Cytokines are molecules in the body which alert our immune cells – T-cells and macrophages – to the presence of infection and guide them to its source. They also stimulate those cells to produce more cytokines. It’s obviously a powerful mechanism, but a dangerous one because it’s based on a positive feedback loop: the more cytokines there are, the more get produced.

We’ve all experienced positive feedback. It can happen in electronic music when the mike picks up sound from the speakers, feeds it back through the amplifier, and back out of the speakers, louder still, setting the cycle off again. Quickly we find ourselves deafened by a high-pitched wail till someone has the presence of mind to break the loop or cut off the power.

The body generally controls the cytokine feedback loop with specific inhibitors. But from time to time the process gets out of control leading to the explosion known as a cytokine storm. It’s particularly likely to happen when the immune system is dealing with an unusually virulent infection. In those circumstances, a paradoxical situation arises: those with the strongest immune systems, the fittest people, have the worst reaction. A strong immune system out of control is more dangerous than a weak one.

A notable example was the Spanish flu pandemic of 1918-1920 which led to between 50 million and 100 million deaths worldwide. The infection killed not just the young and old, as you’d expect in any flu epidemic, but also a high proportion of 20 to 34 year olds. Because it triggered a cytokine storm, the strongest were often the most vulnerable: young women in particular, and many soldiers thinking they’d got safely home from the killing fields of the Great War, were struck down as their powerful immune systems filled their lungs with macrophages and their lives were literally choked out of them.

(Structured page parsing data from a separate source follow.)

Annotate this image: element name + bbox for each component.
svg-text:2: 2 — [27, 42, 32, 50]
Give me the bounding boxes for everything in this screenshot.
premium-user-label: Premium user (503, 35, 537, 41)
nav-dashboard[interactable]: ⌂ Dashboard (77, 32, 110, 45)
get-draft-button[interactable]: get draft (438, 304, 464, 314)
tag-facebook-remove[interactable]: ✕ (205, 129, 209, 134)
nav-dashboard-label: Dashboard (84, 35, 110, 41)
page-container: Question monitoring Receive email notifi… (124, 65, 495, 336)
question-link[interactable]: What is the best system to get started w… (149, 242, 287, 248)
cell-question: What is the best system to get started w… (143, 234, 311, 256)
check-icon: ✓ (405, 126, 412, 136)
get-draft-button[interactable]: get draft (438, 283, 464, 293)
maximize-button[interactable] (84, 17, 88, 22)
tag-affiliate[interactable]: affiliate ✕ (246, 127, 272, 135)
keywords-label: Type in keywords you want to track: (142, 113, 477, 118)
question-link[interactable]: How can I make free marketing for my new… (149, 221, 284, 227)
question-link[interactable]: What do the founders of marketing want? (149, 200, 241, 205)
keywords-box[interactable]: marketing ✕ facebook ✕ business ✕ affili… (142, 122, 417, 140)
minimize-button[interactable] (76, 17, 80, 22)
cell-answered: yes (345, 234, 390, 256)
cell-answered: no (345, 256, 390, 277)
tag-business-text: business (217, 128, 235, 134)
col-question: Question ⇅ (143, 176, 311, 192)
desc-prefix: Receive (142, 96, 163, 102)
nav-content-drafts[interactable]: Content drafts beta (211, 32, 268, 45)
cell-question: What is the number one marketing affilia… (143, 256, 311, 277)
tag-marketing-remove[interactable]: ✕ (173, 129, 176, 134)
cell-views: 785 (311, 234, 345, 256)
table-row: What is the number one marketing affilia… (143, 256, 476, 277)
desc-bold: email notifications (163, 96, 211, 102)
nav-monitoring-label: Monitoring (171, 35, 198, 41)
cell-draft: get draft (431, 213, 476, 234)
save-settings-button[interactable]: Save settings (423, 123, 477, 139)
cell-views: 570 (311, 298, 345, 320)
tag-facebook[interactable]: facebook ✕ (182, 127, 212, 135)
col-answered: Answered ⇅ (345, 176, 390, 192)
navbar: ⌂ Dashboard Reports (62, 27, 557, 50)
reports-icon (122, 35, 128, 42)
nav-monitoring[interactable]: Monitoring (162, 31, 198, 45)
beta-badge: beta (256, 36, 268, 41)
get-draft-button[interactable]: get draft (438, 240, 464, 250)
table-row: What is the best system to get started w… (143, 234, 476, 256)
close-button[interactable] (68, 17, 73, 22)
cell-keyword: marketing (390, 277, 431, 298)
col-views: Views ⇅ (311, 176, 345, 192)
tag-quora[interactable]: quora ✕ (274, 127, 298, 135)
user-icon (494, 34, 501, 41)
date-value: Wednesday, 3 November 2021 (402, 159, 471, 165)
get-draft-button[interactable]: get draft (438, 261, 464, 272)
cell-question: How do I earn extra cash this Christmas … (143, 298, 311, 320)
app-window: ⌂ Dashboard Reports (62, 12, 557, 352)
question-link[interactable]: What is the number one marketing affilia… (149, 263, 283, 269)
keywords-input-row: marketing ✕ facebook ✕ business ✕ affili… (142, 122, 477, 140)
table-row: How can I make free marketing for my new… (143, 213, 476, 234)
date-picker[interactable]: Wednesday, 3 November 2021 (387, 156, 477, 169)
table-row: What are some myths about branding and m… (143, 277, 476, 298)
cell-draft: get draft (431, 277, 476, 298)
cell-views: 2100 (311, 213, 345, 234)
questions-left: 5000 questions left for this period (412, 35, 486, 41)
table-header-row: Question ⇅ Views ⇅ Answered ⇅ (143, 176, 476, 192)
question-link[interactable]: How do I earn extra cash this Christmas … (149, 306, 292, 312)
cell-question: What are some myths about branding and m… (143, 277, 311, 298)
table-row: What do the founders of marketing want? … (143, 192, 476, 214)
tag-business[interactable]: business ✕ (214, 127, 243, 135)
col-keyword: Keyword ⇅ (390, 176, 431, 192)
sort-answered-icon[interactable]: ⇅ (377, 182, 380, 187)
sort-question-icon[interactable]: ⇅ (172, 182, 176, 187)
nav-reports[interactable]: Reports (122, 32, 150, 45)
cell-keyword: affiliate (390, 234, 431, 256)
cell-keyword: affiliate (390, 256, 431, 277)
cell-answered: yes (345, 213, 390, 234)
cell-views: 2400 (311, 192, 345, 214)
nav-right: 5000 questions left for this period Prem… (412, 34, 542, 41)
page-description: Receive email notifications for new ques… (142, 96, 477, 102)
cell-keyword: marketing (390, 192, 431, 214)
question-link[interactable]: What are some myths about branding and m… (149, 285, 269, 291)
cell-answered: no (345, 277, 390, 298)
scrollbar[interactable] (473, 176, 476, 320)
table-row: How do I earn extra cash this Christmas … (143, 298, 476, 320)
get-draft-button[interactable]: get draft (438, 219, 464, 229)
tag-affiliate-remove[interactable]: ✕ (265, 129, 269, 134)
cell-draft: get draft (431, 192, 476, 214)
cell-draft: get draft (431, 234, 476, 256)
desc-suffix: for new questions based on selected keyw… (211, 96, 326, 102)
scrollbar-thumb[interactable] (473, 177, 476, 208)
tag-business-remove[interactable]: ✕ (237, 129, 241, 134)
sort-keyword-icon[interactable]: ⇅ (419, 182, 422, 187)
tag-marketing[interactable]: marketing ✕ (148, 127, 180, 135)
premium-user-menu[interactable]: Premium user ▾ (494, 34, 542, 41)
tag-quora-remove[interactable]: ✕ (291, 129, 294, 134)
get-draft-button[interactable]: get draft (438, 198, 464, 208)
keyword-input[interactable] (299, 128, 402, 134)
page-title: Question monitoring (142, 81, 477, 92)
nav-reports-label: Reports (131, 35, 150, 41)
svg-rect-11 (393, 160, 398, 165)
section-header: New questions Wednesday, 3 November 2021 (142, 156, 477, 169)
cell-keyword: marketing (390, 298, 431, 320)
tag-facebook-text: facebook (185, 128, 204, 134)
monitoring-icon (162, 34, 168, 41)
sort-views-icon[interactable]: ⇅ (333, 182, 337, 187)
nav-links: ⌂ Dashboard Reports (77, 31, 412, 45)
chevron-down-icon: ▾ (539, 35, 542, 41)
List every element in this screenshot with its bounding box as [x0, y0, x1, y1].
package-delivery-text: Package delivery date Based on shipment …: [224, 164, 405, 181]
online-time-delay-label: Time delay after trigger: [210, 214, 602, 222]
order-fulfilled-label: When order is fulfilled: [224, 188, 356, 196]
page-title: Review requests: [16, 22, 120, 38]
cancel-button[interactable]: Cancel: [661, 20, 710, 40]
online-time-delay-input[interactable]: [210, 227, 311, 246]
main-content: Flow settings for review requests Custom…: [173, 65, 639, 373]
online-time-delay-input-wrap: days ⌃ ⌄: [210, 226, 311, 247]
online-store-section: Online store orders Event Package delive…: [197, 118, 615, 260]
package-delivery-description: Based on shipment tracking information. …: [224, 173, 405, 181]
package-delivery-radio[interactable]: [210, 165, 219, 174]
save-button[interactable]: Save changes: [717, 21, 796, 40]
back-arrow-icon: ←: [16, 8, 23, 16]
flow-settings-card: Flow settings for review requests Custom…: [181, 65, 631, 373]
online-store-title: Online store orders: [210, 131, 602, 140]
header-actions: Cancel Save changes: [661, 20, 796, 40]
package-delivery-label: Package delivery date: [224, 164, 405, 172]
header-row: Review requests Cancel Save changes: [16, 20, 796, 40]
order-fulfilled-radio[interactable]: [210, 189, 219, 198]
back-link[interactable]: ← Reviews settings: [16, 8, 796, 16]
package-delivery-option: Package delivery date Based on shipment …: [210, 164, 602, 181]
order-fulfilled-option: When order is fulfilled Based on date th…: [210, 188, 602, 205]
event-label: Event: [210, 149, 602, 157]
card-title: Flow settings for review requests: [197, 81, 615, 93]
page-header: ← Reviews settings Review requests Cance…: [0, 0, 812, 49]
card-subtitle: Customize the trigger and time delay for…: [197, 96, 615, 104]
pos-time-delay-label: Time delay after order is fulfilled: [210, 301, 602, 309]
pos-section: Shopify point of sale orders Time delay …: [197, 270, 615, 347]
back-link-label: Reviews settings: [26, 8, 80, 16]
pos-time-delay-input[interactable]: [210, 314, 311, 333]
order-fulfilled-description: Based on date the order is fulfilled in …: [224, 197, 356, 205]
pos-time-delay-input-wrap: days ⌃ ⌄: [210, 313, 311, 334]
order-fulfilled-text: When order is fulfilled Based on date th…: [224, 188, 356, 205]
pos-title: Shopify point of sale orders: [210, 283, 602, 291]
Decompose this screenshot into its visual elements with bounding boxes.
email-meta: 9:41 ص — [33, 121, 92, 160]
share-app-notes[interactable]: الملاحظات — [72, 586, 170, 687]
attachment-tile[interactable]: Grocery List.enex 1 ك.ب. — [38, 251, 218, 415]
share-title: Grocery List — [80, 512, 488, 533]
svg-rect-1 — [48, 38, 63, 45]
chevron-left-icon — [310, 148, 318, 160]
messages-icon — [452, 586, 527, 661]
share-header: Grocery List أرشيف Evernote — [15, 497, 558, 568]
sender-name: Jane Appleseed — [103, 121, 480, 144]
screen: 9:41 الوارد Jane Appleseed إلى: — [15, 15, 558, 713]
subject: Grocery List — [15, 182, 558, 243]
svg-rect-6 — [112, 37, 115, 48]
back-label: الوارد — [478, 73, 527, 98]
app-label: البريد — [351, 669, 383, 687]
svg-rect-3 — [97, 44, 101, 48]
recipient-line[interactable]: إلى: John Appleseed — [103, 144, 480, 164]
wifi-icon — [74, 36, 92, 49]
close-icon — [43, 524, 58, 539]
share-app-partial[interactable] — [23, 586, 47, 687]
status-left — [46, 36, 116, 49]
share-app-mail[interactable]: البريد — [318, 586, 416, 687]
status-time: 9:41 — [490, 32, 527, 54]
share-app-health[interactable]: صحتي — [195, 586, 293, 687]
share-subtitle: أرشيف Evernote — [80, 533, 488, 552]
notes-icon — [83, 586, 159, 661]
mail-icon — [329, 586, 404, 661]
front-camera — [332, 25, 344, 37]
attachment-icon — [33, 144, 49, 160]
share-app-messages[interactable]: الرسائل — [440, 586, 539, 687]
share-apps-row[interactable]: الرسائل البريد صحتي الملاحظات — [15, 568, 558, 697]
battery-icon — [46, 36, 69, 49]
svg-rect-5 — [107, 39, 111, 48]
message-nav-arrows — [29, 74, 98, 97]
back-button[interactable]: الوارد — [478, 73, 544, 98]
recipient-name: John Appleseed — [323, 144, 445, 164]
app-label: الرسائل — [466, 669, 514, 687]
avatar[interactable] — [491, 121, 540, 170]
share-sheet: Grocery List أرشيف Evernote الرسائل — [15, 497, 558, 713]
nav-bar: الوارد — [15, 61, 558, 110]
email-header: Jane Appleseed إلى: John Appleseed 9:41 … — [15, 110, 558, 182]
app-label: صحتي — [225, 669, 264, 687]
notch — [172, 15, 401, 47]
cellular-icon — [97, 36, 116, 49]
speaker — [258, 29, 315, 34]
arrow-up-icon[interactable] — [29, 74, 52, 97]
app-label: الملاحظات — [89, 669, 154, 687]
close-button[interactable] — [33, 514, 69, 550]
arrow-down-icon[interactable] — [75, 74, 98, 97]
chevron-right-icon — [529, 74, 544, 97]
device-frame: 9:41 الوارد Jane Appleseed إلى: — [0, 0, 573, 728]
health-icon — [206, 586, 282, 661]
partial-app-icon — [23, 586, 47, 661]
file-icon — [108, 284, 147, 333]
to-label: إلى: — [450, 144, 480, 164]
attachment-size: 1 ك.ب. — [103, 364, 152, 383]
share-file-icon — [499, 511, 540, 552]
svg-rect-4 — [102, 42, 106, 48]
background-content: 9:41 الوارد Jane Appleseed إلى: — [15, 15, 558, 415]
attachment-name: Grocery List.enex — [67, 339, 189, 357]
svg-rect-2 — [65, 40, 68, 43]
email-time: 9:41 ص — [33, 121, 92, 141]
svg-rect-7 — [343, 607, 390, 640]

The immune system on which they depended and which generally works so well, turned against them, killing those it should have protected. An ugly paradox. And if you’re looking for design, this one certainly seems flawed, wouldn’t you say?

Strangely enough it’s a flaw I know well from my own work, in software development. I work with astonishingly bright people, who come up with complex designs to make sure software calculates its results exactly right. Sometimes this involves combining many different sources of data to build new material for further cycles of processing. Often we only have small sample sets for testing, and that may hide problems that will arise when volumes become big. A full-scale environment may lead to the equivalent of a cytokine storm, with data generating data until memory overflows, disks fill and the system crashes.

Inadequate data is only one explanation of problems with testing. Another may be incomplete documentation, as brilliant designers aren’t always the best documenters. The specification may not be good enough, and that makes QA’s task all the more difficult: testers have to try to work out why a system isn’t functioning properly without full and unambiguous information about what it should be doing in the first place.

All these are problems of design.

Now what are things like in human development?

The lower back pain problem I mentioned before does sound like a bit of a bug, doesn’t it?

And then look at the documentation. The great religious works of the world, not least the Bible, are shot through with ambiguities, gaps, sometimes downright contradictions. How can you build a proper test programme against them?

And that leads to the cytokine storm. Full scale testing would have revealed the problem. But it never happened, did it, and with incomplete documentation, how could QA have done better?

By all means believe in design rather than evolution. But it needs to be a lot more rigorous, and contain a lot fewer flaws, before you can call it intelligent.

P.S. Me and that flu epidemic. My grandmother was engaged to a soldier who made it through the trenches of the First World War, only to be struck down by the flu when he got home. She was distraught and within eighteen months had married another man on the rebound. My grandfather.

Without that flu death I would never have been born. To what curious chances we owe our existences.